:: Source information ::
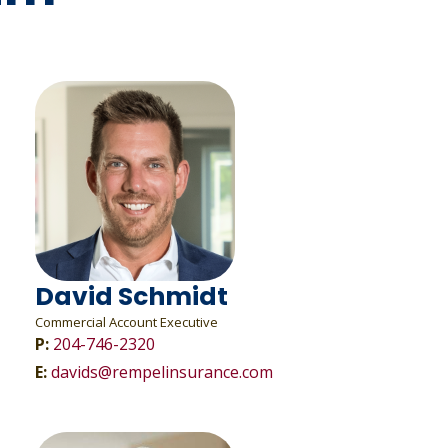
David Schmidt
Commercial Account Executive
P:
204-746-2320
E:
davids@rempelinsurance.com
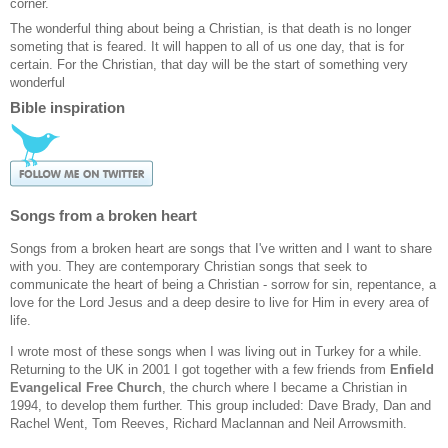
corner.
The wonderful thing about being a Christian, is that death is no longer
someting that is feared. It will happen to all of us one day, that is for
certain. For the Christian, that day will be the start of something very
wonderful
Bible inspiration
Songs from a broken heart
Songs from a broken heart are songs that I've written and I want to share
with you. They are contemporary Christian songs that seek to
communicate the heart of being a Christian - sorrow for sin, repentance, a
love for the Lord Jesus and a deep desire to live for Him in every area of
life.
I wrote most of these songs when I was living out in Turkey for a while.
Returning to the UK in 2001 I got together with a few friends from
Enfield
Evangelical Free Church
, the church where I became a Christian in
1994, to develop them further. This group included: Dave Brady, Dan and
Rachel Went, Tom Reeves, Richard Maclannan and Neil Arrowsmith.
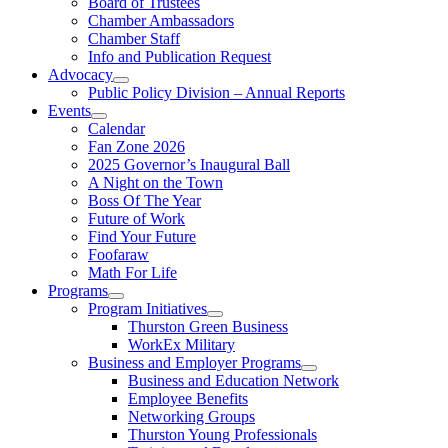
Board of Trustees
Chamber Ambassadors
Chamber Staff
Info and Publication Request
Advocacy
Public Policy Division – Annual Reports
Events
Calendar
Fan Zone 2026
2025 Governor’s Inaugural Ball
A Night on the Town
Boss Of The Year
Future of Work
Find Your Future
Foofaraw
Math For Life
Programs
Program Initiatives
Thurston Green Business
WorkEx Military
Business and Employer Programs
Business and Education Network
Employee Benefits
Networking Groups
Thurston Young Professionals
:::
:: Source information ::
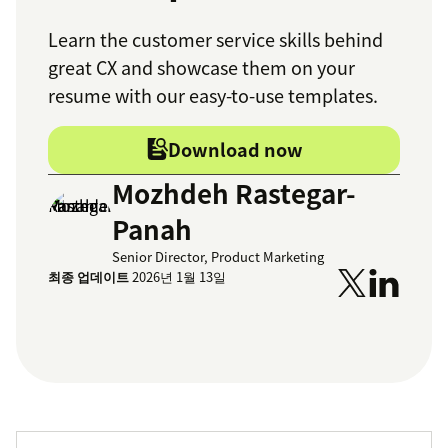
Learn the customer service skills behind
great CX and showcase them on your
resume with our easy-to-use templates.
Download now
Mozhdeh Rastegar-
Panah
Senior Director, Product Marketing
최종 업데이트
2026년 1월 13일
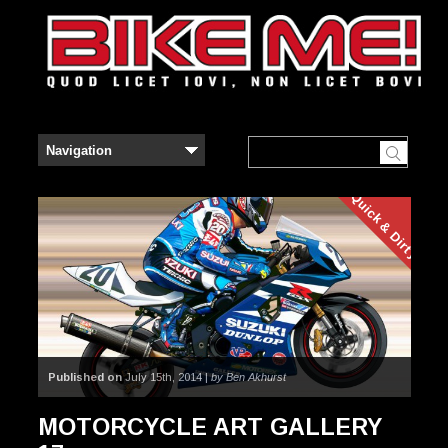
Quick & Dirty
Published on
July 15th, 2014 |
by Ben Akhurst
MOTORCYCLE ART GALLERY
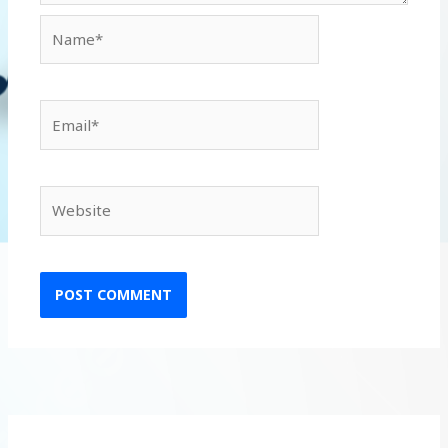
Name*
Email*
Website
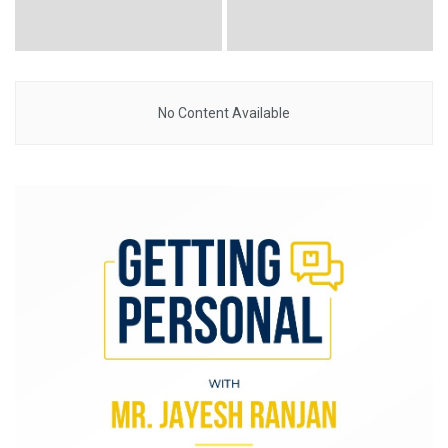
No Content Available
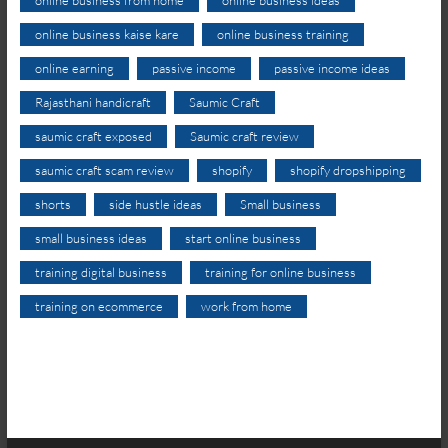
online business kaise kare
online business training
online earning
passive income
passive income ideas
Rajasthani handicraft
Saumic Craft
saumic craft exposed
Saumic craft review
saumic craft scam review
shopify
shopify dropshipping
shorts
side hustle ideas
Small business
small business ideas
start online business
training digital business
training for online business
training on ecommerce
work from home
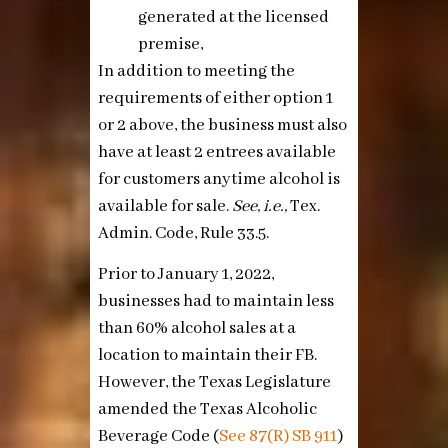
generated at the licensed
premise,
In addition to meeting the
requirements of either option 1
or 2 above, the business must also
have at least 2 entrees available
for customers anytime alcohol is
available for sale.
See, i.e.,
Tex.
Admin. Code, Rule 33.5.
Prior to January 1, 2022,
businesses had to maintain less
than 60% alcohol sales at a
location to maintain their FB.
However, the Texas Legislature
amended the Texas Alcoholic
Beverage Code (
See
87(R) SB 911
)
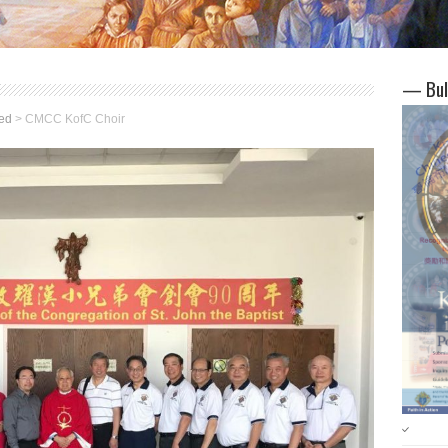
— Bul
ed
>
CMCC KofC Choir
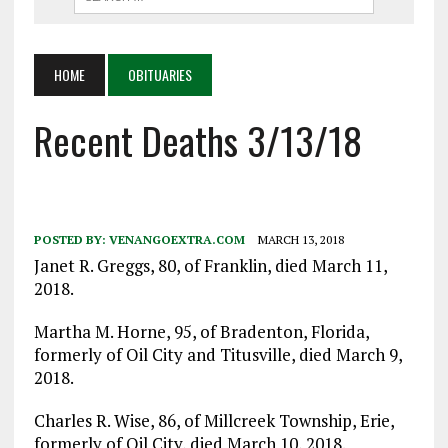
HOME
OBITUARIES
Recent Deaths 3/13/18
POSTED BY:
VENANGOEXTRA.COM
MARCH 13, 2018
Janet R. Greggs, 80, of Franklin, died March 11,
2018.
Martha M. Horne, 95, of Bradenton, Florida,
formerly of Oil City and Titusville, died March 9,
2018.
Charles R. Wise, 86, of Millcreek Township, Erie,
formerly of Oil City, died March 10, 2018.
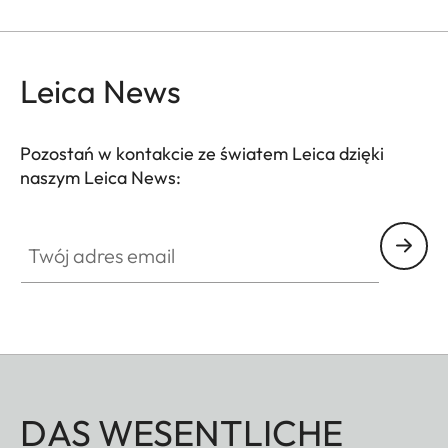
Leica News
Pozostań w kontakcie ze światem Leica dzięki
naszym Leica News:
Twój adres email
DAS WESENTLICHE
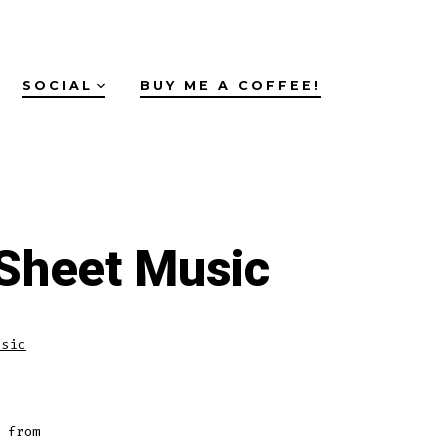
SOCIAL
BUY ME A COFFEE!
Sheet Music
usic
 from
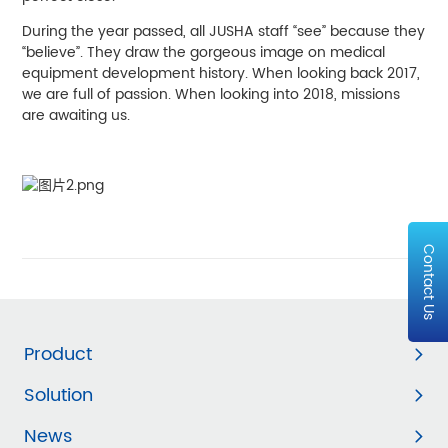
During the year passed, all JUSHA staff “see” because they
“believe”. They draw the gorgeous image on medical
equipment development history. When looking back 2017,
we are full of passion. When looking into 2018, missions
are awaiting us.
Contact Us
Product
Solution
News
:::
:: Source information ::
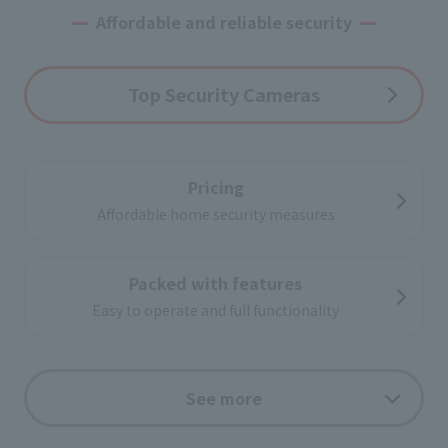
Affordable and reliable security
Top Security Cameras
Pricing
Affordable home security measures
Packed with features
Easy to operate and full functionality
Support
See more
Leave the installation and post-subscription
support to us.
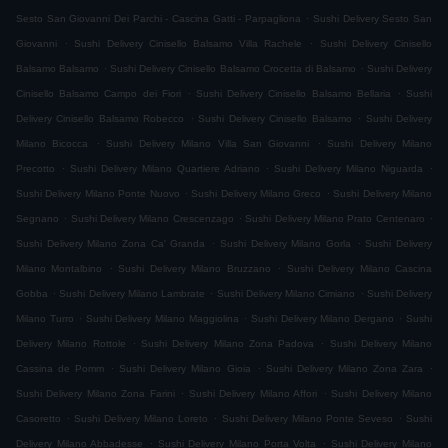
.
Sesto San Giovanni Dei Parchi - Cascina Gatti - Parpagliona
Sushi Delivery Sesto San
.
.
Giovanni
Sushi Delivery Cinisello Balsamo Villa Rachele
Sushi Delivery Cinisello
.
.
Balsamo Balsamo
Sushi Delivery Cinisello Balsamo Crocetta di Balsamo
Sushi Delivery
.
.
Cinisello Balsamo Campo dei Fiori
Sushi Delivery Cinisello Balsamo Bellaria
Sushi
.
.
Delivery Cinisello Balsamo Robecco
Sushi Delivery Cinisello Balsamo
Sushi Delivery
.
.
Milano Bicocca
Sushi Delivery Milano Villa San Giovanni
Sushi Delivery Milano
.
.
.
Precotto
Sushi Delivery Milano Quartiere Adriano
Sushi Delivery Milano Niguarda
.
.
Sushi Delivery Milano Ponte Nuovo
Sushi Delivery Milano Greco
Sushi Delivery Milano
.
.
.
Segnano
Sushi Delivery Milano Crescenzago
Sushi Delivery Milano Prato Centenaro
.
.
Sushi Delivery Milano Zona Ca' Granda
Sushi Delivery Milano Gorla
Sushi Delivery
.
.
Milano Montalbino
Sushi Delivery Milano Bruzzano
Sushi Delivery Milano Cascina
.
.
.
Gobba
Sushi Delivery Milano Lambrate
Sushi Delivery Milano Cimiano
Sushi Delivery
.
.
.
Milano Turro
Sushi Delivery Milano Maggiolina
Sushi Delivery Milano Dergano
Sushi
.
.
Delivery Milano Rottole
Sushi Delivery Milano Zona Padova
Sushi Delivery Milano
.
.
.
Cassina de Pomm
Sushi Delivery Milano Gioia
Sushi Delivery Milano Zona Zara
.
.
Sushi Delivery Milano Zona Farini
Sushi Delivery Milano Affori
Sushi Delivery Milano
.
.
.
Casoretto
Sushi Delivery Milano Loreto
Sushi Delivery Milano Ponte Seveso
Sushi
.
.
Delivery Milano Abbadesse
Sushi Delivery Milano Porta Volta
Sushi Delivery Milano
:::
The lines to copy exactly start with the line above that has "businesses had to maintain less" and go on through the line that has "Charles R. Wise, 86, of"; please include both, add nothing else, and omit the pictures.

businesses had to maintain less
than 60% alcohol sales at a
location to maintain their FB.
However, the Texas Legislature
amended the Texas Alcoholic
Beverage Code (
See
87(R) SB 911
)
— Bul
ed
>
CMCC KofC Choir
HOME
OBITUARIES
Recent Deaths 3/13/18
POSTED BY:
VENANGOEXTRA.COM
MARCH 13, 2018
Janet R. Greggs, 80, of Franklin, died March 11,
2018.
Martha M. Horne, 95, of Bradenton, Florida,
formerly of Oil City and Titusville, died March 9,
2018.
Charles R. Wise, 86, of Millcreek Township, Erie,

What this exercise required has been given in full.